At the beginning of statehood, dairy products were limited to home production of butter and cheese. Farmer’s wives were the butter and cheese makers, producing “fresh country butter” and cottage and soft, porous, granular cheese. Records show that Kansas had 28,000 “milch cows” at this time and that the annual home production of cheese was 29,045 pounds and butter 1,093,279 pounds. Only homemade butter and cheese was produced until the establishment of butter plants and cheese factories in the 1870’s.

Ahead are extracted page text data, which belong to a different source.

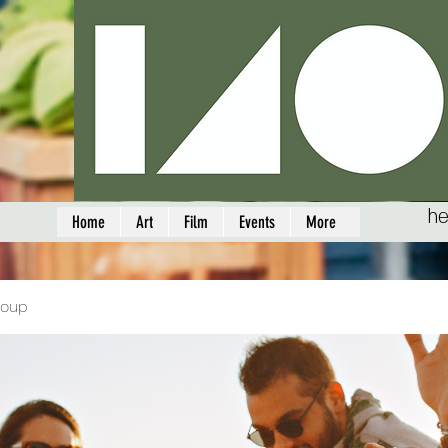
he
Home
Art
Film
Events
More
roup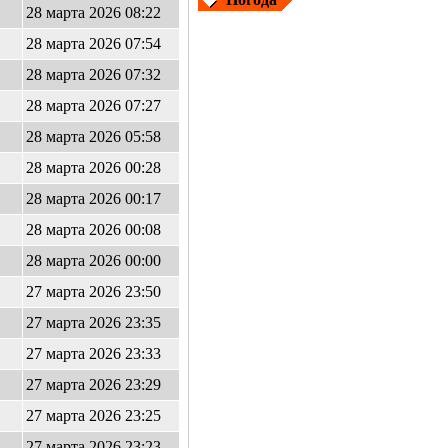
28 марта 2026 08:22
28 марта 2026 07:54
28 марта 2026 07:32
28 марта 2026 07:27
28 марта 2026 05:58
28 марта 2026 00:28
28 марта 2026 00:17
28 марта 2026 00:08
28 марта 2026 00:00
27 марта 2026 23:50
27 марта 2026 23:35
27 марта 2026 23:33
27 марта 2026 23:29
27 марта 2026 23:25
27 марта 2026 23:23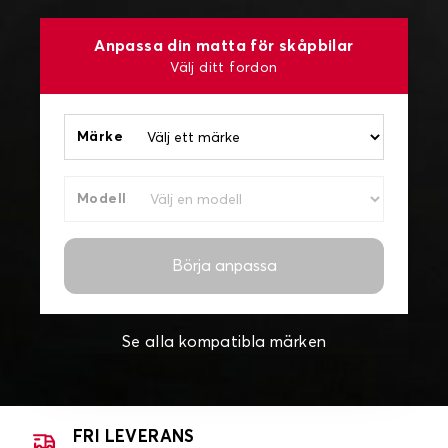
Anpassa din matta för skåpbilar
Välj ditt fordon
Märke
Modell
Börja anpassa
Se alla kompatibla märken
FRI LEVERANS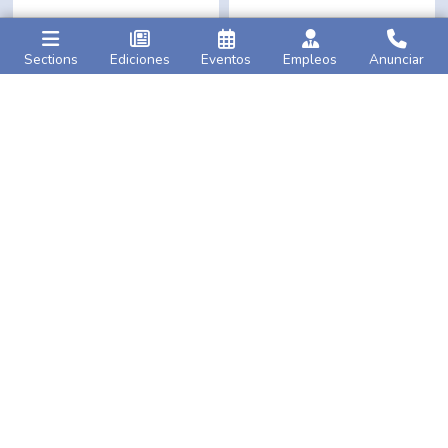
Sections
Ediciones
Eventos
Empleos
Anunciar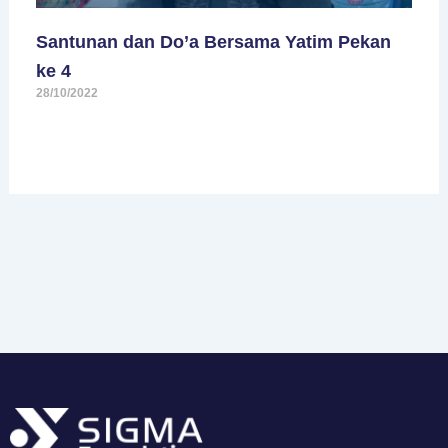
Santunan dan Do’a Bersama Yatim Pekan
ke 4
28/10/2022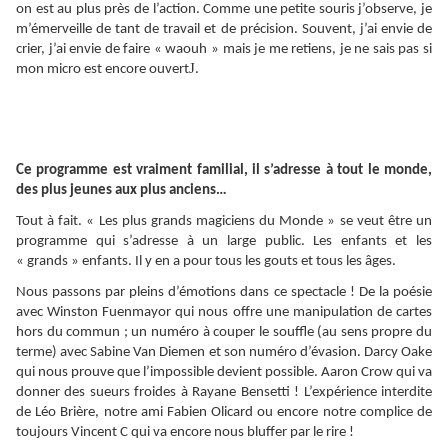
on est au plus près de l’action. Comme une petite souris j’observe, je
m’émerveille de tant de travail et de précision. Souvent, j’ai envie de
crier, j’ai envie de faire « waouh » mais je me retiens, je ne sais pas si
J
mon micro est encore ouvert
.
Ce programme est vraiment familial, il s’adresse à tout le monde,
des plus jeunes aux plus anciens…
Tout à fait. « Les plus grands magiciens du Monde » se veut être un
programme qui s’adresse à un large public. Les enfants et les
« grands » enfants. Il y en a pour tous les gouts et tous les âges.
Nous passons par pleins d’émotions dans ce spectacle ! De la poésie
avec Winston Fuenmayor qui nous offre une manipulation de cartes
hors du commun ; un numéro à couper le souffle (au sens propre du
terme) avec Sabine Van Diemen et son numéro d’évasion. Darcy Oake
qui nous prouve que l’impossible devient possible. Aaron Crow qui va
donner des sueurs froides à Rayane Bensetti ! L’expérience interdite
de Léo Brière, notre ami Fabien Olicard ou encore notre complice de
toujours Vincent C qui va encore nous bluffer par le rire !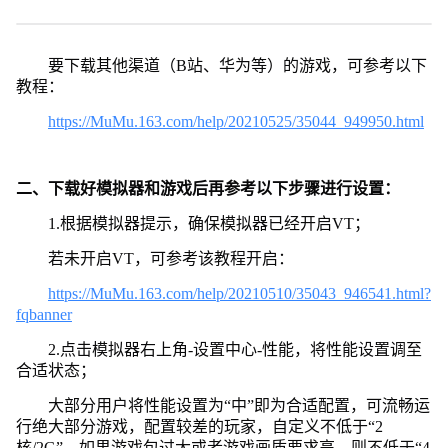
要下载其他渠道（B站、华为等）的游戏，可参考以下
教程：
https://MuMu.163.com/help/20210525/35044_949950.html
二、下载好模拟器和游戏后再参考以下步骤进行设置：
1.根据模拟器提示，确保模拟器已经开启VT；
若未开启VT，可参考该教程开启：
https://MuMu.163.com/help/20210510/35043_946541.html?
fqbanner
2.点击模拟器右上角-设置中心-性能，将性能设置调至
合适状态；
大部分用户将性能设置为“中”即为合适配置，可流畅运
行绝大部分游戏，配置较差的玩家，自定义不低于“2
核/2G”，如果游戏包过大或者游戏画质要求高，则不低于“4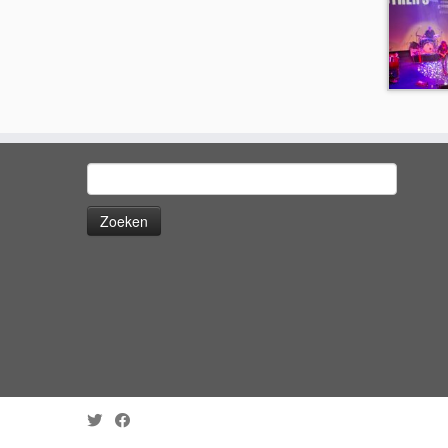
Zoeken
naar: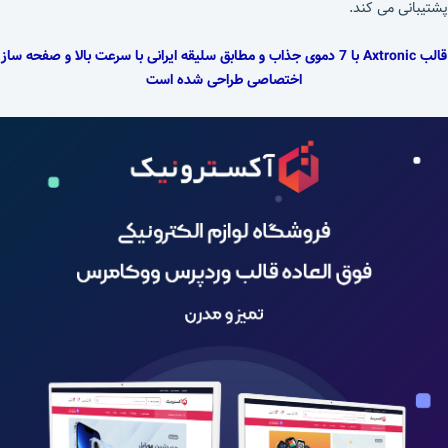
پشتیبانی می کند.
قالب Axtronic با 7 دموی جذاب و مطابق سلیقه ایرانی با سرعت بالا و صفحه ساز
اختصاصی طراحی شده است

Handicapped by insufficient and unsuitable equipment and unfavorable processing conditions, housewives turned out butter and cheese of varying quality. During the 1880’s, poor quality butter became such a drug on the market that it sold for only six to eight cents per pound for use as shortening and in soap-making, while butter of good quality, put up in attractive lots, was commanding a price of 16 to 18 cents. During this era of home production of butter it became common practice for each family to develop its own butter mold that imprinted a special design on the top of the pound prints. This distinctive design became the trade mark of each home manufacturing butter. These early butter molds can be found in homes today as heirlooms of this early-day industry.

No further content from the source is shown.